Quando o tempo passa e gradativamente perdemos a força, e desejo, de realizar coisas simples que até então nos fazia feliz, certa melancolia nos invade. Um grau de tristeza que não sabemos explicar, como se morresse uma parte de nós. Uma perda: parte de nós deixa de existir, ainda que a aparência física e membros permaneçam intactos. A perda se apresenta nas lembranças, na capacidade do pensamento, na caminhada claudicante, na lentidão dos passos... Procuramos nos encontrar em outros afazeres: ora nos contentamos; ora entristecemos. A memória é forte nas coisas que incomodam. Incomoda como uma queimação, um fogo que não conseguimos apagar. Queima como queima um ácido em pele. De tudo que sentimos, a maior dor é saber que é algo inexorável. Um caminho sem volta.  A cada dia, cada vez que o tempo se distancia da infância, que se distancia dos detalhes do Cais para os aviões que nunca vi pousar e nem mesmo partir, a cada novo dia, mesmo que não seja ensolarado, mesmo que esteja coberto de nuvens e anunciando as chuvas de muito esperadas, ainda que não possa caminhar, encontro um Cachoeiro que me cobre os olhos por conta de sua natureza. A topografia sulina com suas montanhas permite visualizar a beleza do alto.
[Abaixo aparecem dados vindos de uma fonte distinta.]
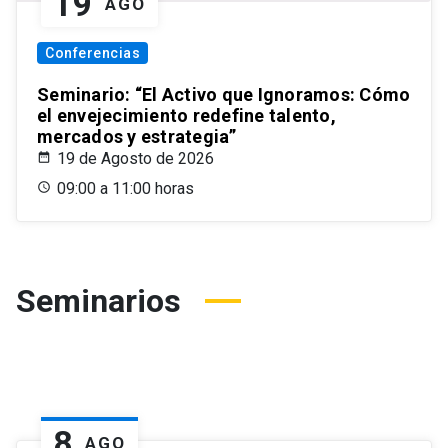
19
AGO
Conferencias
Seminario: “El Activo que Ignoramos: Cómo
el envejecimiento redefine talento,
mercados y estrategia”
19 de Agosto de 2026
09:00 a 11:00 horas
Seminarios
8
AGO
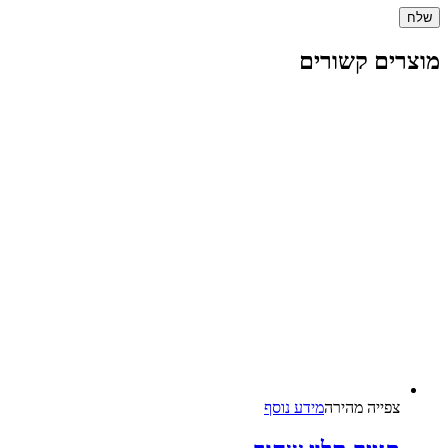
מוצרים קשורים
צפייה‬ ‫מהירה‬
מידע נוסף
Talvez seja porque do alto ultrapassamos as mazelas humanas e os nossos sentidos se liberem, ou mesmo porque, do alto suplantamos nossas limitações e damos chances à nossa imaginação. Um desses lugares para admirarmos a cidade é o morro que fica a torre da televisão: Serra das Andorinhas. Os detalhes da serra ficam por conta da turma do Basílio Pimenta, narrarei os caminhos que conheci. Com atenção seguia os que buscavam as coisas no tempo, a corda aparecia na queda d´água que não mais existe e retornava no tronco da figueira que oferecia uma grande sombra. 

De uma chapada vê-se a pedra lascada que fica no distrito de Santa Tereza. Da santa lembro bem do meu tempo de criança. Logo adiante, ouvem-se ruídos, ruídos de água deslizando na pedra: uma nascente, a nascente do Córrego Amarelo. A leitura me trouxe a descrição deste córrego nas reminiscências do nosso cronista Rubem Braga. Ao retornar à cidade se dizia triste, o córrego de sua infância estava morrendo e a piaba não podia mais ser pescada, o córrego virara um pequeno enlameado. Voltei minha atenção ao ruído. Não! Não era água a deslizar-se na pedra, e sim: a lágrima da natureza caindo na pedra. Era a nascente chorando ao saber da tristeza do cronista. Apesar de alguns momentos tristes, o restante do tempo é preenchido por matas, grandes árvores frutíferas, locais que nos levam a acreditar no futuro, e estão praticamente no coração da cidade. Mesmo com o choro e algumas tristezas, Cachoeiro segue nos surpreendendo. Na descida da serra, no bairro São Geraldo, provei do filé com queijo e em seguida da costela. Na ocasião, dias antes, visitara a Serra do sul do país e provei da costela na vala dos campos gaúchos. Tempos atrás, ao descer da Serra da Andorinha, descobri que no sul do Espírito Santo, na Toca do Gambá, era possível uma carne especial sem o bafo nem vala para se preparar a melhor costela.